Suppose you buy the argument that humanity faces both the risk of AI-caused extinction and the opportunity to shape an AI-built utopia. What should we do about that? As Wei Dai asks, "In what direction should we nudge the future, to maximize the chances and impact of a positive Singularity?"
This post serves as a table of contents and an introduction for an ongoing strategic analysis of AI risk and opportunity.
- Introduction (this post)
- Humanity's Efforts So Far
- A Timeline of Early Ideas and Arguments
- Questions We Want Answered
- Strategic Analysis Via Probability Tree
Why discuss AI safety strategy?
The main reason to discuss AI safety strategy is, of course, to draw on a wide spectrum of human expertise and processing power to clarify our understanding of the factors at play and the expected value of particular interventions we could invest in: raising awareness of safety concerns, forming a Friendly AI team, differential technological development, investigating AGI confinement methods, and others.
Discussing AI safety strategy is also a challenging exercise in applied rationality. The relevant issues are complex and uncertain, but we need to take advantage of the fact that rationality is faster than science: we can't "try" a bunch of intelligence explosions and see which one works best. We'll have to predict in advance how the future will develop and what we can do about it.
Before engaging with this series, I recommend you read at least the following articles:
- Muehlhauser & Salamon, Intelligence Explosion: Evidence and Import (2012)
- Yudkowsky, AI as a Positive and Negative Factor in Global Risk (2008)
- Chalmers, The Singularity: A Philosophical Analysis (2010)
- Muehlhauser, So You Want to Save the World (2011)

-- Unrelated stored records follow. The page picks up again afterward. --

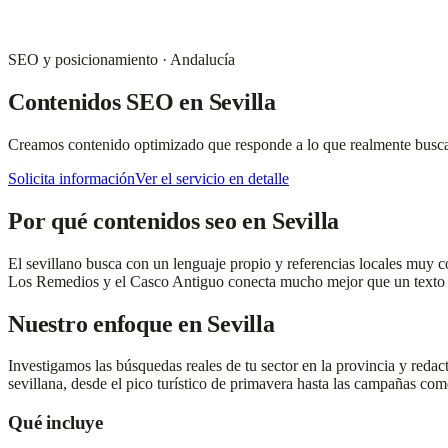
SEO y posicionamiento
·
Andalucía
Contenidos SEO
en
Sevilla
Creamos contenido optimizado que responde a lo que realmente busca tu c
Solicita información
Ver el servicio en detalle
Por qué
contenidos seo
en
Sevilla
El sevillano busca con un lenguaje propio y referencias locales muy c
Los Remedios y el Casco Antiguo conecta mucho mejor que un texto g
Nuestro enfoque en
Sevilla
Investigamos las búsquedas reales de tu sector en la provincia y redac
sevillana, desde el pico turístico de primavera hasta las campañas co
Qué incluye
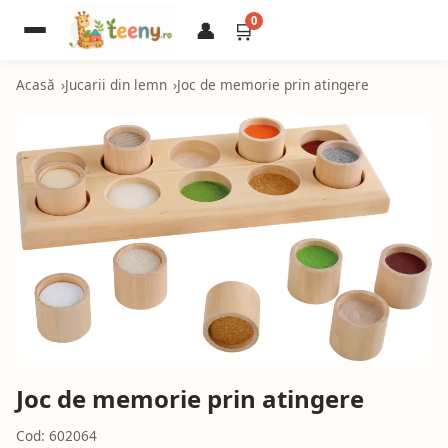
0
👤
🛒
Acasă
Jucarii din lemn
Joc de memorie prin atingere
Joc de memorie prin atingere
Cod: 602064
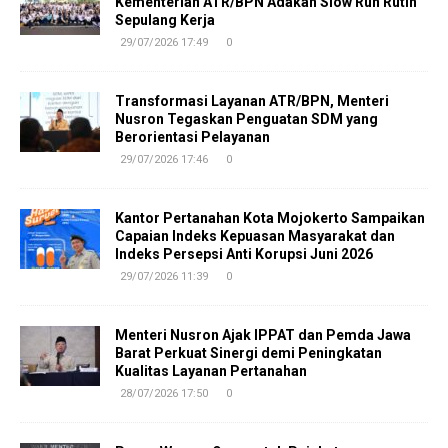
Kementerian ATR/BPN Adakan Slow Run Rutin
Sepulang Kerja
29/07/2026 17:49
0
Transformasi Layanan ATR/BPN, Menteri
Nusron Tegaskan Penguatan SDM yang
Berorientasi Pelayanan
29/07/2026 17:46
0
Kantor Pertanahan Kota Mojokerto Sampaikan
Capaian Indeks Kepuasan Masyarakat dan
Indeks Persepsi Anti Korupsi Juni 2026
29/07/2026 11:39
0
Menteri Nusron Ajak IPPAT dan Pemda Jawa
Barat Perkuat Sinergi demi Peningkatan
Kualitas Layanan Pertanahan
28/07/2026 17:50
0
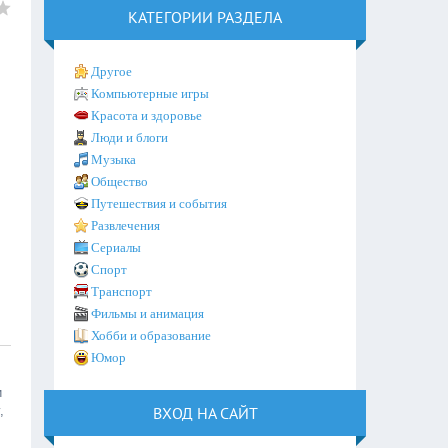
КАТЕГОРИИ РАЗДЕЛА
Другое
Компьютерные игры
Красота и здоровье
Люди и блоги
Музыка
Общество
Путешествия и события
Развлечения
Сериалы
Спорт
Транспорт
Фильмы и анимация
Хобби и образование
Юмор
и
,
ВХОД НА САЙТ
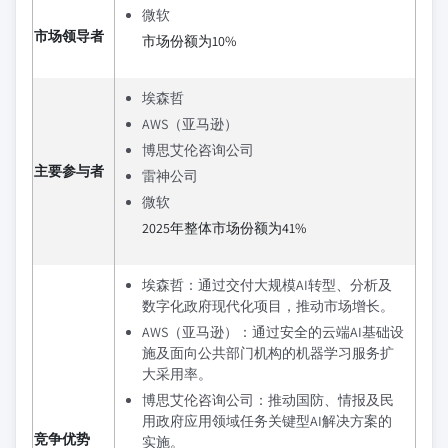
微软
市场领导者
市场份额为10%
埃森哲
AWS（亚马逊）
博思艾伦咨询公司
主要参与者
雷神公司
微软
2025年整体市场份额为41%
埃森哲：通过交付大规模AI转型、分析及
数字化政府现代化项目，推动市场增长。
AWS（亚马逊）：通过安全的云端AI基础设
施及面向公共部门机构的机器学习服务扩
大采用率。
博思艾伦咨询公司：推动国防、情报及民
用政府应用领域任务关键型AI解决方案的
竞争优势
实施。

Which strategic questions would we like to answer? Muehlhauser (2011) elaborates on the following questions:
- What methods can we use to predict technological development?

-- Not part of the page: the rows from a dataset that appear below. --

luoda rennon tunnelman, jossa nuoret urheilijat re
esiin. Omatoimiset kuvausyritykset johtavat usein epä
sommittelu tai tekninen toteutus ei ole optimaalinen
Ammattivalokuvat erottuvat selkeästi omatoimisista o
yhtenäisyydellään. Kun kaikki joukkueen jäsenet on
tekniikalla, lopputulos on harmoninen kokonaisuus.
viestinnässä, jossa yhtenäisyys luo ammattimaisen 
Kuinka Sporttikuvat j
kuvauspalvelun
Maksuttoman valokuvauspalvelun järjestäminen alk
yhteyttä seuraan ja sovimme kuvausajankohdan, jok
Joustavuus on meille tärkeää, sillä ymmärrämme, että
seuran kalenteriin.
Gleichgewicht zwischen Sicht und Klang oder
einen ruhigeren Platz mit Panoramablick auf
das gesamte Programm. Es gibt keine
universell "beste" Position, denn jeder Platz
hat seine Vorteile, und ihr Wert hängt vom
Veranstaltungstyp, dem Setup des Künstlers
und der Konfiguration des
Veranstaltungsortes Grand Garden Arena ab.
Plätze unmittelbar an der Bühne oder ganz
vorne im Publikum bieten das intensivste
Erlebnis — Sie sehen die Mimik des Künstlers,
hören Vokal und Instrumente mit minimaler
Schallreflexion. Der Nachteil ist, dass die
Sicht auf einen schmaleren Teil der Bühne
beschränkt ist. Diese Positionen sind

- Which kinds of differential technological development should we encourage, and how?
- Which open problems are safe to discuss, and which are potentially dangerous?
- What can we do to reduce the risk of an AI arms race?

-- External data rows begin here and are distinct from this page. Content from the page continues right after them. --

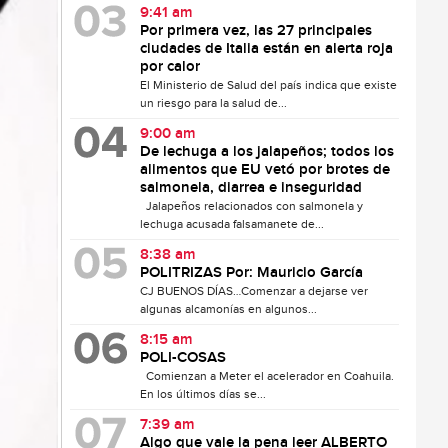
9:41 am
Por primera vez, las 27 principales
ciudades de Italia están en alerta roja
por calor
El Ministerio de Salud del país indica que existe
un riesgo para la salud de...
9:00 am
De lechuga a los jalapeños; todos los
alimentos que EU vetó por brotes de
salmonela, diarrea e inseguridad
Jalapeños relacionados con salmonela y
lechuga acusada falsamanete de...
8:38 am
POLITRIZAS Por: Mauricio García
CJ BUENOS DÍAS…Comenzar a dejarse ver
algunas alcamonías en algunos...
8:15 am
POLI-COSAS
Comienzan a Meter el acelerador en Coahuila.
En los últimos días se...
7:39 am
Algo que vale la pena leer ALBERTO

- What can we do to raise the "sanity waterline," and how much will this help?
- What can we do to attract more funding, support, and research to x-risk reduction and to specific sub-problems of successful Singularity navigation?
- Which interventions should we prioritize?
- How should x-risk reducers and AI safety researchers interact with governments and corporations?
- How can optimal philanthropists get the most x-risk reduction for their philanthropic buck?
- How does AI risk compare to other existential risks?
- Which problems do we need to solve, and which ones can we have an AI solve?
- How can we develop microeconomic models of WBEs and self-improving systems?
- How can we be sure a Friendly AI development team will be altruistic?
Salamon & Muehlhauser (2012) list several other questions gathered from the participants of a workshop following Singularity Summit 2011, including:
- How hard is it to create Friendly AI?
- What is the strength of feedback from neuroscience to AI rather than brain emulation?
- Is there a safe way to do uploads, where they don't turn into neuromorphic AI?
- How possible is it to do FAI research on a seastead?
- How much must we spend on security when developing a Friendly AI team?
- What's the best way to recruit talent toward working on AI risks?
- How difficult is stabilizing the world so we can work on Friendly AI slowly?
- How hard will a takeoff be?
- What is the value of strategy vs. object-level progress toward a positive Singularity?
- How feasible is Oracle AI?
- Can we convert environmentalists into people concerned with existential risk?
- Is there no such thing as bad publicity [for AI risk reduction] purposes?
These are the kinds of questions we will be tackling in this series of posts for Less Wrong Discussion, in order to improve our predictions about which direction we can nudge the future to maximize the chances of a positive Singularity.